___ Information provided
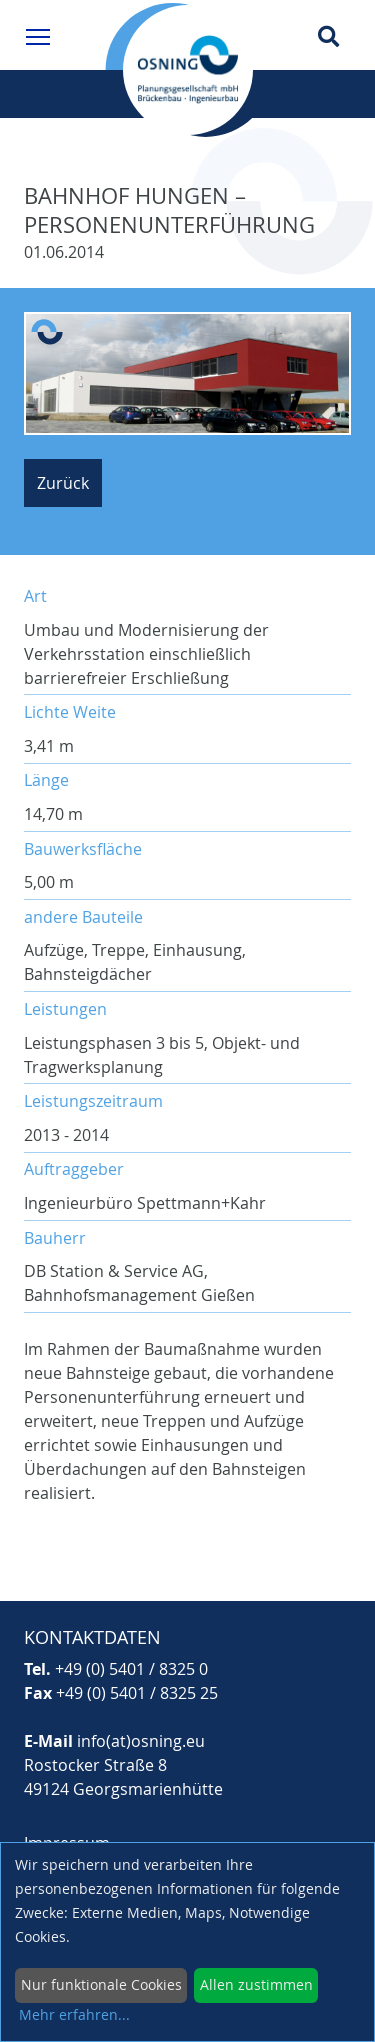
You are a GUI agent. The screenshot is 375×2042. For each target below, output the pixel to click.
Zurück (63, 483)
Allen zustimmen (256, 1984)
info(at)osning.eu (141, 1741)
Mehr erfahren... (74, 2014)
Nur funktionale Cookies (101, 1984)
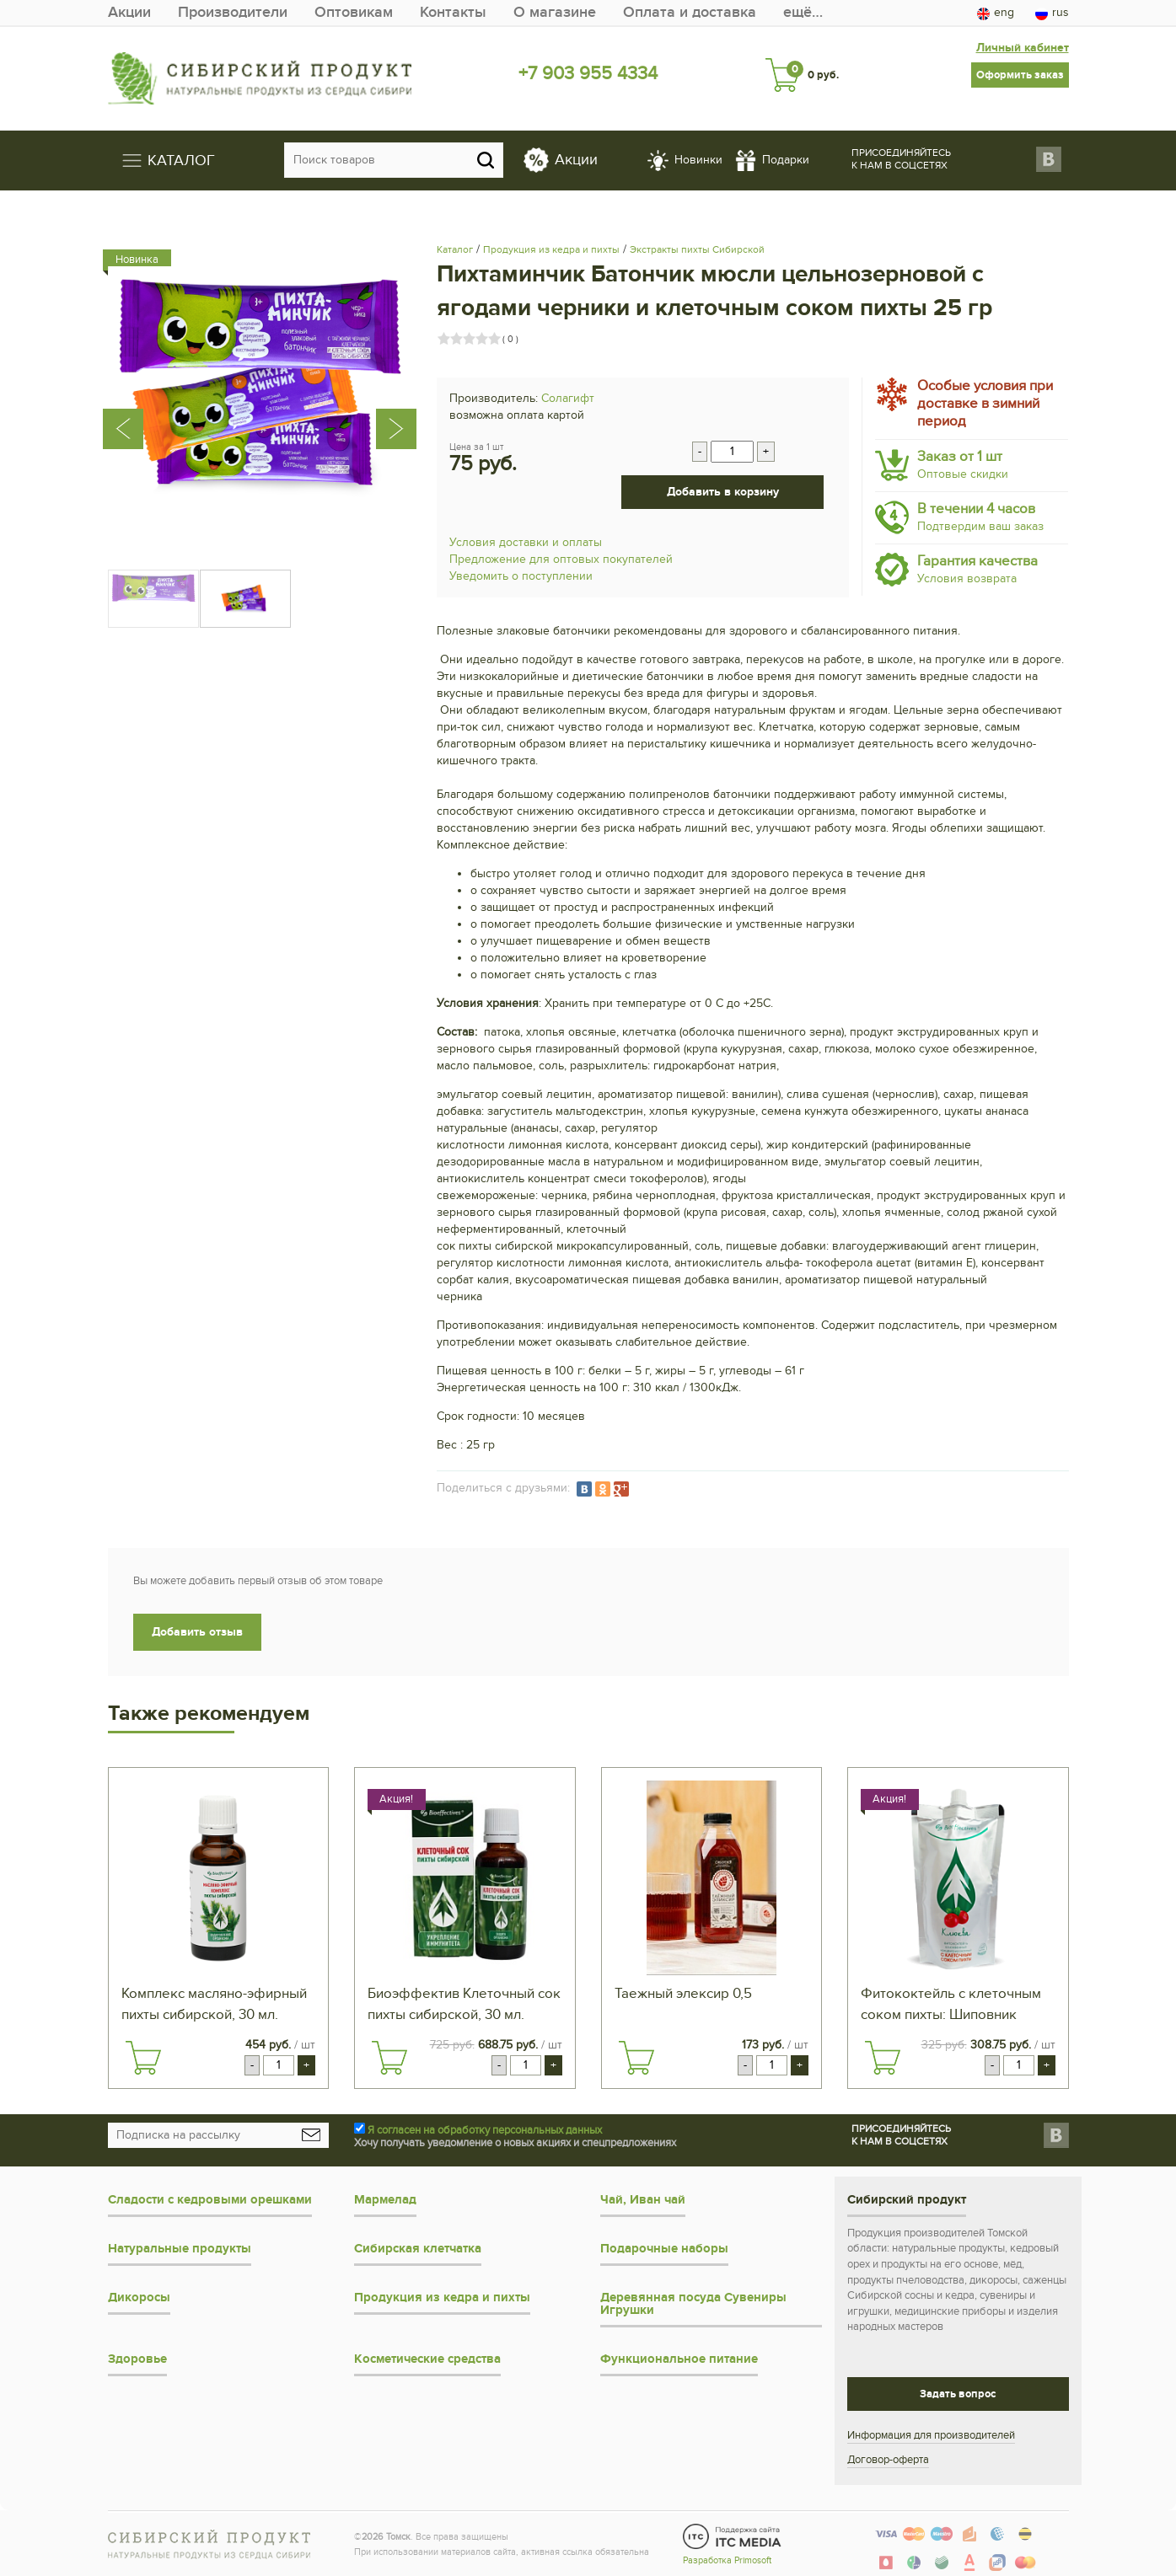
______
> Task requirements
Exact repetition of all the records is required, with the pictures excluded.

> Result for this task
You are a GUI agent. The screenshot is 375×2042. For each target below, output the pixel to click.
Zurück (63, 483)
Allen zustimmen (256, 1984)
info(at)osning.eu (141, 1741)
Mehr erfahren... (74, 2014)
Nur funktionale Cookies (101, 1984)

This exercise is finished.